Matches South Poland Stadiums

Kmita Zabierzow v Pogon Skotniki

Date: 12 September 2021 / League: Polish 6th tier

Final Score: 2-0 / Attendance: approx. 100

In A Nutshell

A last-minute random selection rewards with a gloriously wacky stadium…

Background

Zabierzow were formed in 1936 as an offshoot project by Wisla Krakow – later splitting in 1946 from their parent club due to the ‘lack of interest’ displayed by Wisla, Zabierzow added Kmita to their name in a nod to a local 14th century nobleman. Though generally inconsequential, the club did rise as high as Poland’s second tier at the start of the millennium, but even then local enthusiasm remained somewhat limited: from what I can gather, their record league attendance was recorded in this era and saw 1,300 spectators attend a match against GKS Katowice.

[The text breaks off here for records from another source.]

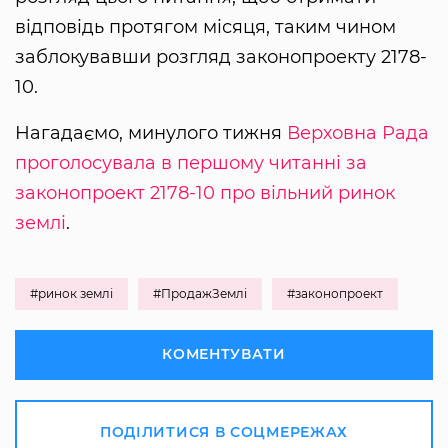
відповідь протягом місяця, таким чином
заблокувавши розгляд законопроекту 2178-
10.
Нагадаємо, минулого тижня
Верховна Рада
проголосувала в першому читанні за
законопроект 2178-10 про вільний ринок
землі
.
#ринок землі
#ПродажЗемлі
#законопроект
КОМЕНТУВАТИ
ПОДІЛИТИСЯ В СОЦМЕРЕЖАХ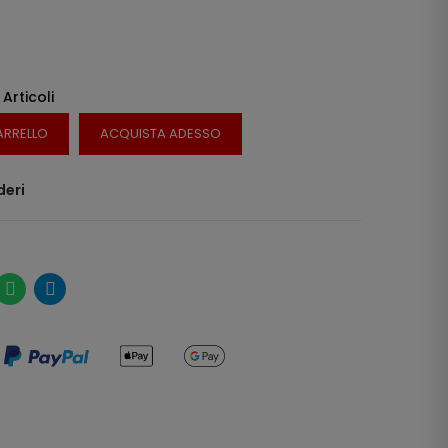
 Articoli
ARRELLO
ACQUISTA ADESSO
deri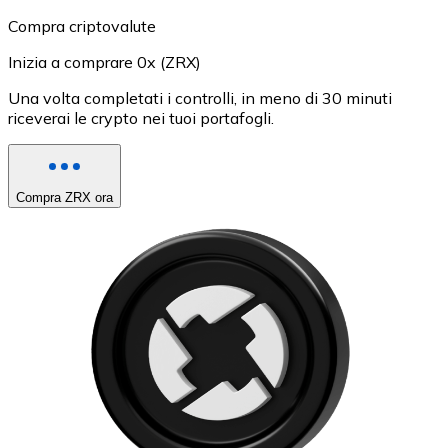
Compra criptovalute
Inizia a comprare 0x (ZRX)
Una volta completati i controlli, in meno di 30 minuti
riceverai le crypto nei tuoi portafogli.
Compra ZRX ora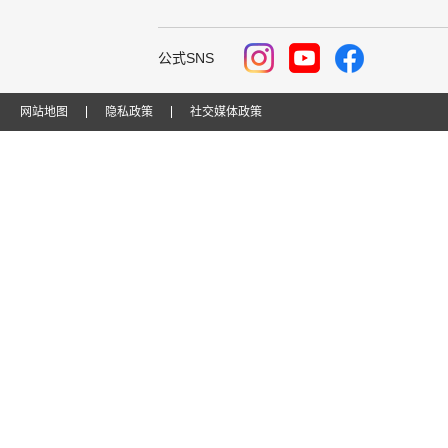
公式SNS
网站地图
隐私政策
社交媒体政策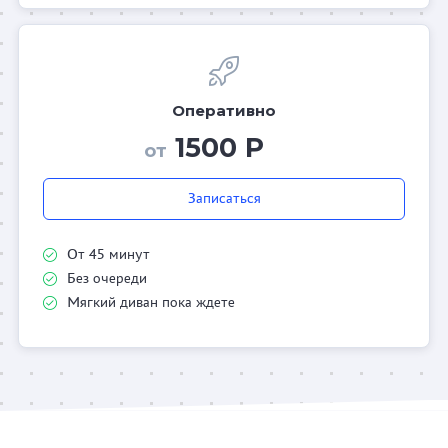
Оперативно
1500 Р
от
Записаться
От 45 минут
Без очереди
Мягкий диван пока ждете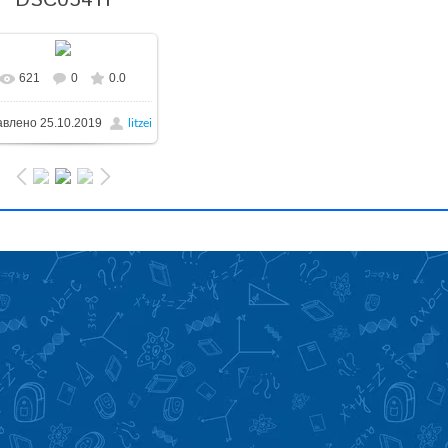
DSC03411
621
0
0.0
авлено
25.10.2019
litzei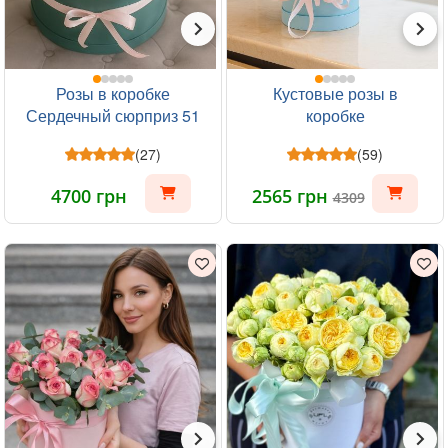
Розы в коробке
Кустовые розы в
Сердечный сюрприз 51
коробке
шт
(27)
(59)
4700 грн
2565 грн
4309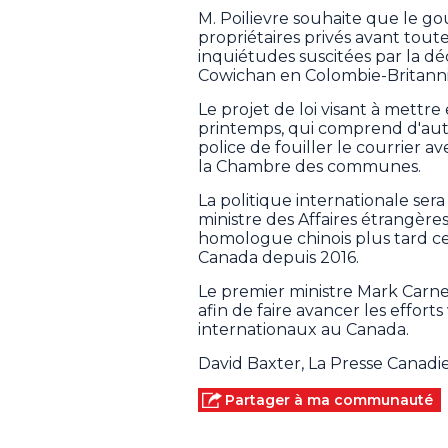
M. Poilievre souhaite que le go
propriétaires privés avant toute
inquiétudes suscitées par la déc
Cowichan en Colombie-Britanniq
Le projet de loi visant à mett
printemps, qui comprend d'autr
police de fouiller le courrier 
la Chambre des communes.
La politique internationale sera
ministre des Affaires étrangères
homologue chinois plus tard cet
Canada depuis 2016.
Le premier ministre Mark Carne
afin de faire avancer les efforts
internationaux au Canada.
David Baxter, La Presse Canad
Partager à ma communauté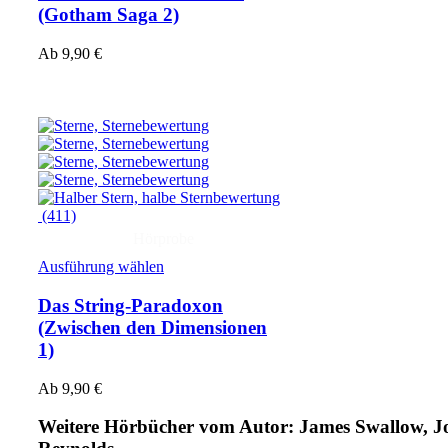
(Gotham Saga 2)
Ab
9,90
€
(411)
Hörprobe
Ausführung wählen
Das String-Paradoxon
(Zwischen den Dimensionen
1)
Ab
9,90
€
Weitere Hörbücher vom Autor: James Swallow, J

Holding 2,000 fans in all, I’ve also found info that 1,500 turned up a few years later for a friendly played against Wisla Krakow to mark the club’s 70th anniversary – a little bizarrely, I’ve read that the first-half finished early after paratroopers landed on the pitch (one presumes as part of the club’s birthday celebrations, but the truth is you just never know with Poland).

The Ground

The stadium is bonkers, pure and simple. Of the oddities, there’s the most modern toilet facility I’ve seen in the lower leagues (complete with a bench outside so that you can watch the match while waiting for the person ahead of you to do his or her business), a weird TV camera tower that looks more like a child’s climbing frame, a smoking shed / cabin, and a marvellous away end positioned at a haphazard angle in the corner of the ground – judging by the Triffid-style plants that have been allowed to accumulate unmolested in the away end, I’m going to guess that travelling fans are a rarity.

The main stand is the principal talking point though and it’s a marvel: think lots of varying levels, pointed stanchions and curvy steel finishes wrapped in creeping plants. Adding to the visual element, the whole ground has been painted in jolly daffodil and navy colours. Generally-speaking I hate modern stadiums, but this is proof of what can be achieved on a next-to-nothing budget. An assembly of different odds-and-ends that somehow actually feel coherent, it was fabulous to find a new-ish ground that has done something a little alternative rather than plonking for the square back and sides approach adopted by most stadium architects.

Matchday Experience

This match was part of an epic weekend that had started in Lodz, then curved down to Debica before – so the plan had been – culminating at Elana Torun for a derby match that everyone had been talking about. Due to the plonker at Elana’s press department refusing to acknowledge my string of emails, messages and calls, I never realized this final leg of my crusade, so instead found myself in Krakow on the Sunday with the trip having totally unravelled by that stage.

For some reason all I had left Warsaw with on Friday was a toothbrush and my camera kit, so by Sunday my lack of spare pants was really starting to effect morale, a situation made all the worse by the ferocity of summer’s final swansong. And just to really kick me in the nuts, I then turned up to my hotel on Sunday morning – a fancy boutique job that I was super excited to be staying at – only to be told that the reservation I had made was actually for October 12th not September 12th.  I could have fucking screamed (and in fact, I think I actually did).

But life isn’t all bad, and having settled in front of my laptop with a noon pint I got chatting online to my mate Zbigniew. Informed that my plan to get to Elana had fallen through, and aware that I was looking for some Sunday football to fill my diary, he piped up with, “well have you considered Zabierzow?”

Well of course I fucking haven’t, I wanted to answer. Who the hell would. Who even are they? Anyway, having quickly googled the ground I realized he wasn’t being facetious and it was a place was worth seeing. TAXI!

To say I was pleased would be an understatement. A brilliant place to poke around, Kmita Zabierzow saved my weekend despite offering nothing in the way of atmosphere or organized fan backing – but just exploring this place was a pleasure in itself, one made all the brighter by news filtering through from Elana that the much-hyped derby had proven a disappointment.

Getting There

Zabierzow lies around 15 kilometres north-west of central Krakow, and although regional trains run regularly (Zabierzow station is just across the tracks from the ground), Uber is more convenient. From downtown Krakow, I paid PLN 40 (GBP 8) to get there in around 20-minutes.